Hi, I’m trying to find a list of the integrity checks made before the ArtifactCommit phase.
In particular I’m interested in knowing if the devices checks in with the server and if the update would fail if the server it’s not reachable in this phase.
I know it’s a weird situation, but could happen if for example the device has no access to a DNS server and has the IP of the server explicitly set in /etc/hosts…but this configuration is not present in the update, so after the reboot the device is unable to resolve the server IP
The scenario you are mentioning could happen. But if you are using A/B partitioning, the system should be able to rollback to the previous status where the connection was successful.
Usually the mender client checks the checksum of the downloaded update, and if after rebooting the system we are in the right partition it will consider it successful.

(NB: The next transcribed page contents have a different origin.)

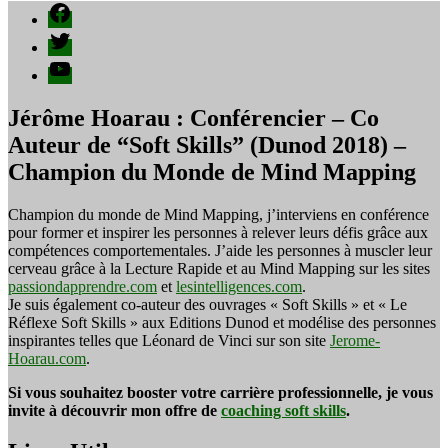
Facebook
Twitter
YouTube
Jérôme Hoarau : Conférencier – Co
Auteur de “Soft Skills” (Dunod 2018) –
Champion du Monde de Mind Mapping
Champion du monde de Mind Mapping, j’interviens en conférence
pour former et inspirer les personnes à relever leurs défis grâce aux
compétences comportementales. J’aide les personnes à muscler leur
cerveau grâce à la Lecture Rapide et au Mind Mapping sur les sites
passiondapprendre.com
et
lesintelligences.com
.
Je suis également co-auteur des ouvrages « Soft Skills » et « Le
Réflexe Soft Skills » aux Editions Dunod et modélise des personnes
inspirantes telles que Léonard de Vinci sur son site
Jerome-
Hoarau.com
.
Si vous souhaitez booster votre carrière professionnelle, je vous
invite à découvrir mon offre de
coaching soft skills
.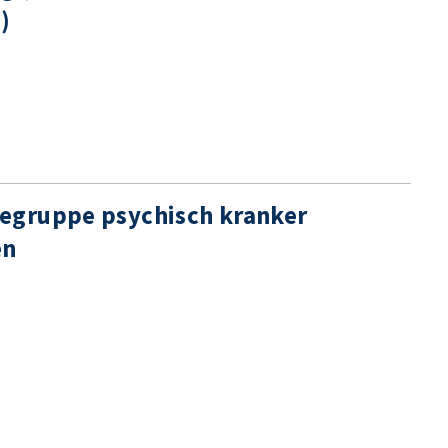
)
egruppe psychisch kranker
en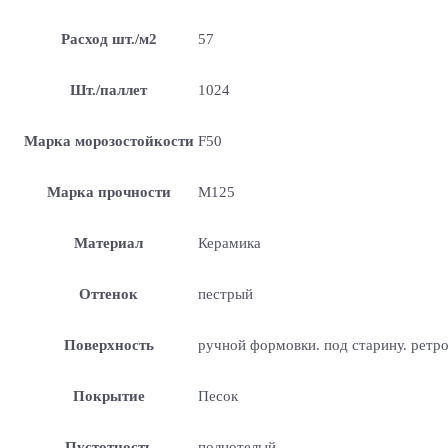
Расход шт./м2
57
Шт./паллет
1024
Марка морозостойкости
F50
Марка прочности
М125
Материал
Керамика
Оттенок
пестрый
Поверхность
ручной формовки. под старину. ретр
Покрытие
Песок
Пустотность
полнотелый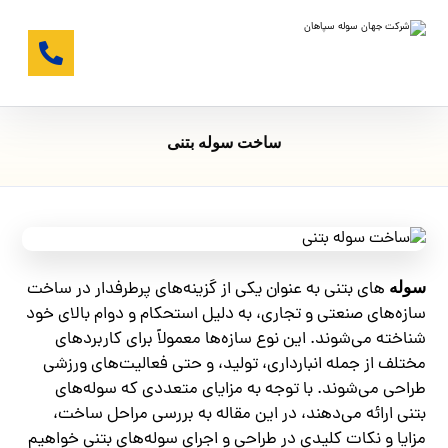
ساخت سوله بتنی
های بتنی به عنوان یکی از گزینه‌های پرطرفدار در ساخت
سوله
سازه‌های صنعتی و تجاری، به دلیل استحکام و دوام بالای خود
شناخته می‌شوند. این نوع سازه‌ها معمولاً برای کاربردهای
مختلف از جمله انبارداری، تولید، و حتی فعالیت‌های ورزشی
طراحی می‌شوند. با توجه به مزایای متعددی که سوله‌های
بتنی ارائه می‌دهند، در این مقاله به بررسی مراحل ساخت،
مزایا و نکات کلیدی در طراحی و اجرای سوله‌های بتنی خواهیم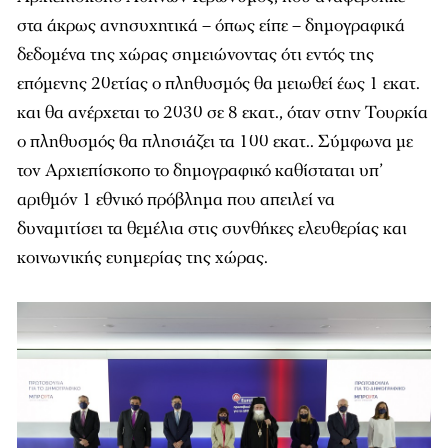
στα άκρως ανησυχητικά – όπως είπε – δημογραφικά
δεδομένα της χώρας σημειώνοντας ότι εντός της
επόμενης 20ετίας ο πληθυσμός θα μειωθεί έως 1
εκατ
.
και θα ανέρχεται το 2030 σε 8
εκατ
., όταν στην Τουρκία
ο πληθυσμός θα πλησιάζει τα 100
εκατ
.. Σύμφωνα με
τον Αρχιεπίσκοπο το δημογραφικό καθίσταται υπ’
αριθμόν 1 εθνικό πρόβλημα που απειλεί να
δυναμιτίσει
τα θεμέλια στις συνθήκες ελευθερίας και
κοινωνικής ευημερίας της χώρας.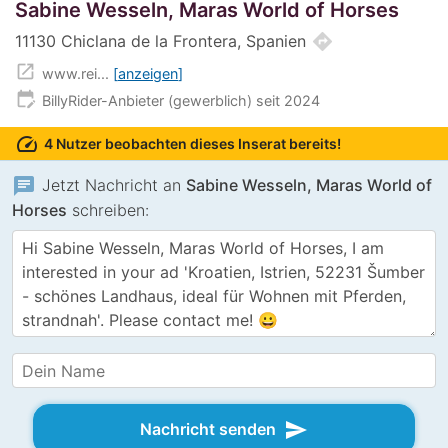
Sabine Wesseln, Maras World of Horses
directions
11130 Chiclana de la Frontera, Spanien
open_in_new
www.rei...
anzeigen
edit_calendar
BillyRider-Anbieter (gewerblich) seit 2024
speed
4 Nutzer beobachten dieses Inserat bereits!
chat
Jetzt Nachricht an
Sabine Wesseln, Maras World of
Horses
schreiben:
send
Nachricht senden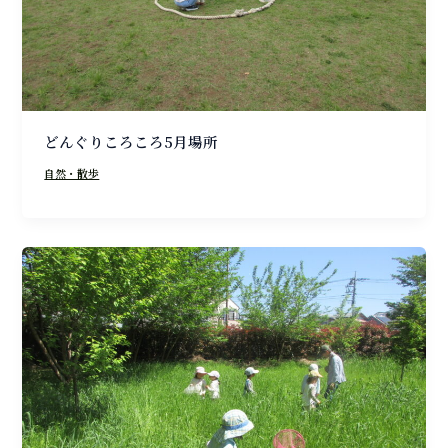
どんぐりころころ5月場所
自然・散歩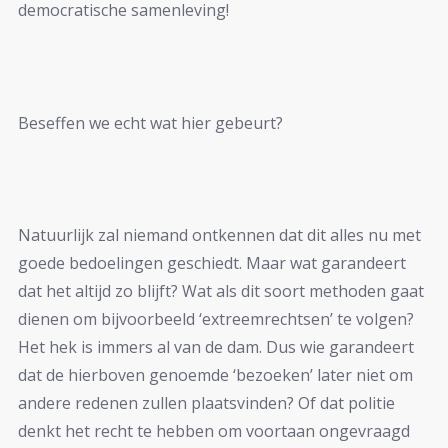
democratische samenleving!
Beseffen we echt wat hier gebeurt?
Natuurlijk zal niemand ontkennen dat dit alles nu met
goede bedoelingen geschiedt. Maar wat garandeert
dat het altijd zo blijft? Wat als dit soort methoden gaat
dienen om bijvoorbeeld ‘extreemrechtsen’ te volgen?
Het hek is immers al van de dam. Dus wie garandeert
dat de hierboven genoemde ‘bezoeken’ later niet om
andere redenen zullen plaatsvinden? Of dat politie
denkt het recht te hebben om voortaan ongevraagd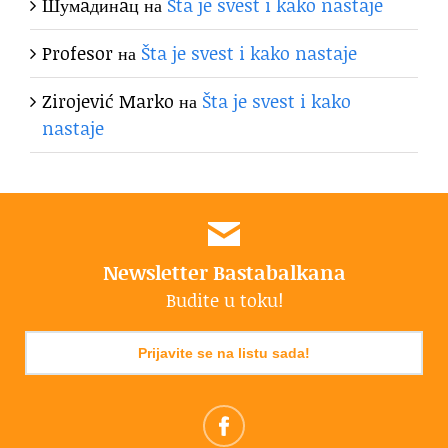
Шумaдинaц
на
Šta je svest i kako nastaje
Profesor
на
Šta je svest i kako nastaje
Zirojević Marko
на
Šta je svest i kako
nastaje
Newsletter Bastabalkana
Budite u toku!
Prijavite se na listu sada!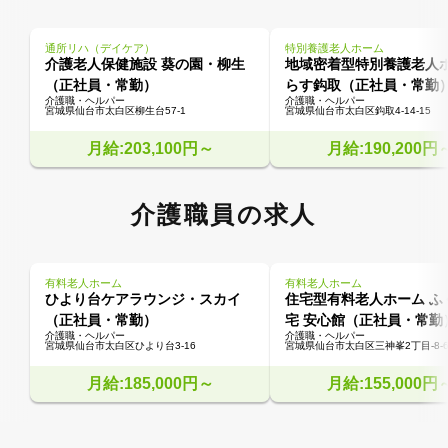
通所リハ（デイケア）
特別養護老人ホーム
介護老人保健施設 葵の園・柳生
地域密着型特別養護老人
（正社員・常勤）
らす鈎取（正社員・常勤
介護職・ヘルパー
介護職・ヘルパー
宮城県仙台市太白区柳生台57-1
宮城県仙台市太白区鈎取4-14-15
月給:203,100円～
月給:190,200円
介護職員の求人
有料老人ホーム
有料老人ホーム
ひより台ケアラウンジ・スカイ
住宅型有料老人ホーム ふ
（正社員・常勤）
宅 安心館（正社員・常勤
介護職・ヘルパー
介護職・ヘルパー
宮城県仙台市太白区ひより台3-16
宮城県仙台市太白区三神峯2丁目-8-6
月給:185,000円～
月給:155,000円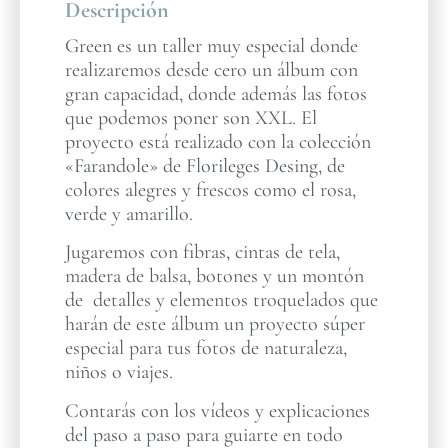
Descripción
Green es un taller muy especial donde
realizaremos desde cero un álbum con
gran capacidad, donde además las fotos
que podemos poner son XXL. El
proyecto está realizado con la colección
«Farandole» de Florileges Desing, de
colores alegres y frescos como el rosa,
verde y amarillo.
Jugaremos con fibras, cintas de tela,
madera de balsa, botones y un montón
de detalles y elementos troquelados que
harán de este álbum un proyecto súper
especial para tus fotos de naturaleza,
niños o viajes.
Contarás con los vídeos y explicaciones
del paso a paso para guiarte en todo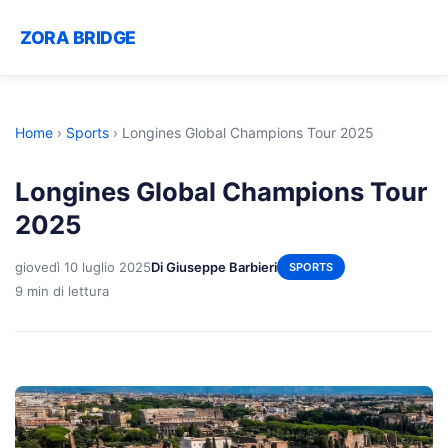
ZORA BRIDGE
Home
›
Sports
›
Longines Global Champions Tour 2025
Longines Global Champions Tour
2025
giovedì 10 luglio 2025
Di Giuseppe Barbieri
SPORTS
9 min di lettura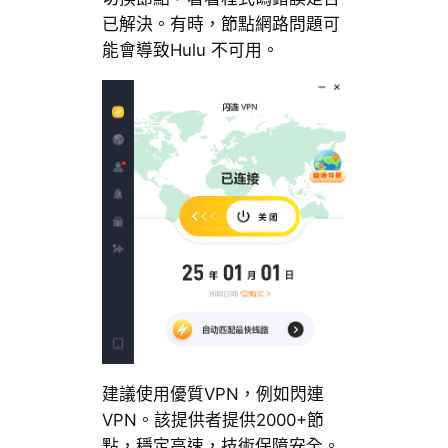
已解決。有時，節點網路問題可
能會導致Hulu 不可用。
建議使用優質VPN，例如閃連
VPN。該提供者提供2000+節
點，穩定高速，技術保障安全。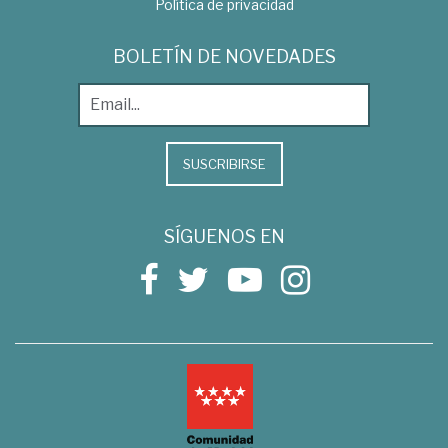
Política de privacidad
BOLETÍN DE NOVEDADES
SUSCRIBIRSE
SÍGUENOS EN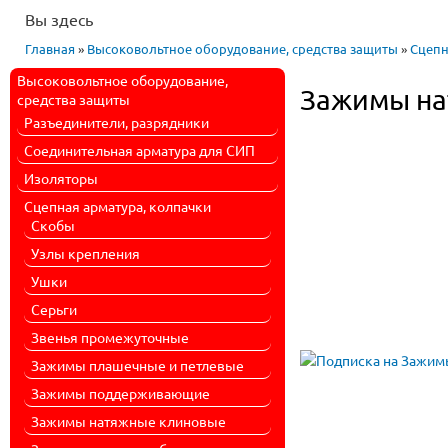
Вы здесь
Главная
»
Высоковольтное оборудование, средства защиты
»
Сцепн
Высоковольтное оборудование,
Зажимы на
средства защиты
Разъединители, разрядники
Соединительная арматура для СИП
Изоляторы
Сцепная арматура, колпачки
Скобы
Узлы крепления
Ушки
Серьги
Звенья промежуточные
Зажимы плашечные и петлевые
Зажимы поддерживающие
Зажимы натяжные клиновые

Depending on what kind of update module you use or if you are performing a full system update the checks could change.
I recommend taking a look at this section State scripts | Mender documentation. For example, I would say that “connecting/ping to a server in particular” could be a custom task as part of the ArtifactCommit process of the state scripts.
Please let me know if anything is not clear enough or you need more information.
I think I failed to explain clearly my goal
I would like the update (with A/B partitioning) to succeed even without connectivity to the server after the reboot.
A connection failure to the Mender server is considered a rollback event. This is because we want to guarantee that we can always connect to the server in order to deliver another update to avoid bricking devices. If your system may have a gap in time where connectivity is available then you will need to use a Sync_Enter state script to delay the connectivity until the network is online. The server will eventually time out though and mark the deployment as failed so you will need to arrange for it to eventually connect. @kacf do you know what the timeout is in this case?
I think you actually meant an ArtifactReboot_Leave script, no? In any case, if we assume that the kernel returns failure immediately (because DNS is down, for example), then I think the timeout is roughly about 3 * RetryPollIntervalSeconds, plus a little bit extra since it also tries lower intervals first.